The heater I made uses about 200' of black poly (sprinkler) piping in a coil. I use 1-1/2" PVC for all of the existing plumbing, though I sometimes wished I had taken the time to find a local supplier for flexible PVC, that's beside the point. To get the water from the pool to the heater, without having to purchase a separate pump, I added a "wye" connector coming down from the output side of the filter. I used a bushing female thread to attach a brass hose bibb. From there it's a simple matter of garden hose (wanted the flexibility and not having to worry as much about kinks) to travel ~30' to the box. Then the poly coil, then back out of the box in another garden hose which attaches to a bibb, in another bushing, in another "wye" just before the ball valve that controls flow to the pool's return jet.
Having used this setup for a few days now, and having done some experimentation, I have come to one conclusion, and devised one theory that I'd like some checking on.
It occurs to me that the heated water may not be returning to the pool with the plumbing assembly I have cooked up, or at least not regularly. With both bibbs turned full on, sometimes I can feel the outer rings of the coil (the supply side) are noticeably cooler than the middle rings (the return side), which tells me that cool water is flowing in and out of the assembly... some days it seems like there's very little difference between the two. If I disconnect the hose from the return side of the piping and drop it straight in to the pool (I don't worry much about siphoning since the box sites above the water line) it seems to me as if it will heat the pool significantly better. As I haven't had 3-4 back to back days with the same weather, this last observation could be subjective, but the one about the different temperature of the coil portions I believe is not. Is it possible that there isn't enough pressure returning to the second "wye" adapter to allow the hot water to rejoin the flow from the filter? Do I have any clue what I'm talking about?

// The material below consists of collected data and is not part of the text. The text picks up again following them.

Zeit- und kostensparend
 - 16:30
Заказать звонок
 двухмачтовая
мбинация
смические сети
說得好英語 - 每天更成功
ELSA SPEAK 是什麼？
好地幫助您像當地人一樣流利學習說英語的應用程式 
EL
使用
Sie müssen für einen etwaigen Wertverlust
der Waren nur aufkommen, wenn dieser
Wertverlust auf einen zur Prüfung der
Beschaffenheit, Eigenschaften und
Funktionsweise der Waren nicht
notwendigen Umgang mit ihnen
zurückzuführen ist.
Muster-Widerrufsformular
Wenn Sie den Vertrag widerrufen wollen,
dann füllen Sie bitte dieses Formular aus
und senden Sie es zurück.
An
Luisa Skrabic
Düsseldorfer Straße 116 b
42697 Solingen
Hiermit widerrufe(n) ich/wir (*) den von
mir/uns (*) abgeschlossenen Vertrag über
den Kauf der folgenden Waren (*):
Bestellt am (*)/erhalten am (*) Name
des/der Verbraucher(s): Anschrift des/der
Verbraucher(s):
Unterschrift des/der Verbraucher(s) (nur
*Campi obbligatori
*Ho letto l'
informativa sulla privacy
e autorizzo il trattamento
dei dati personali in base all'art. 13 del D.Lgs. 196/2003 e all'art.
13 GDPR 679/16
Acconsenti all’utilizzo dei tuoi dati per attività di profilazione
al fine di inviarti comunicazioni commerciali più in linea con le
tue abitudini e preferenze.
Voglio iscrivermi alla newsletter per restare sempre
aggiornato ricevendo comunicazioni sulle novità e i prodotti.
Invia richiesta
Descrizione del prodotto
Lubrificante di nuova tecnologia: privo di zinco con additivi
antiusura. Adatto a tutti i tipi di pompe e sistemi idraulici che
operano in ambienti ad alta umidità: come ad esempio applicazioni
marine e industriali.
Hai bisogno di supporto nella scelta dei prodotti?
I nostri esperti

The second question I have is this: It occurs to me that the effect of the heat from the surface of the pipe being transferred to the water flowing through it during the day when the sun is shining also means that at night when the air is cooler than the pool that some of the heat is being lost through this system in the evening. Even on an overcast day it's possible that I will shed more heat than I would gain. This means that I have to pay attention and go turn a valve when I want the water pushed through the system. What I envision, and I believe is possible if I wanted to get in to designing something myself (which I don't), would be a two-thermostat valve system that checks the temperature of the water on the supply (pool) side and if the temperature is below a certain point (I don't really want the pool warmer than 84 degrees, though my wife would disagree) opens, the other side of this valve, or maybe a second valve connected to the first, whichever, would check the temperature of the water from the heater, and if it's above a certain point (we'll just say 90 degrees for argument's sake, there would obviously be some fine tuning necessary), opens. In this manner if the pool is colder than I want it to be, and the water from the heater is warmer than the water in the pool, then the water gets pushed through the heater. If either of these conditions aren't true, then the water doesn't go. A quick search for thermostatic valves though only showed me items in the $300 and up range which I'm guessing are for commercial/industrial applications. Is there a "cheap" thermostatic valve available that would serve for what I'm describing?
Thanks in advance for responses, and I have no problem being told I'm stupid as long as there's some helpful commentary to go along with it!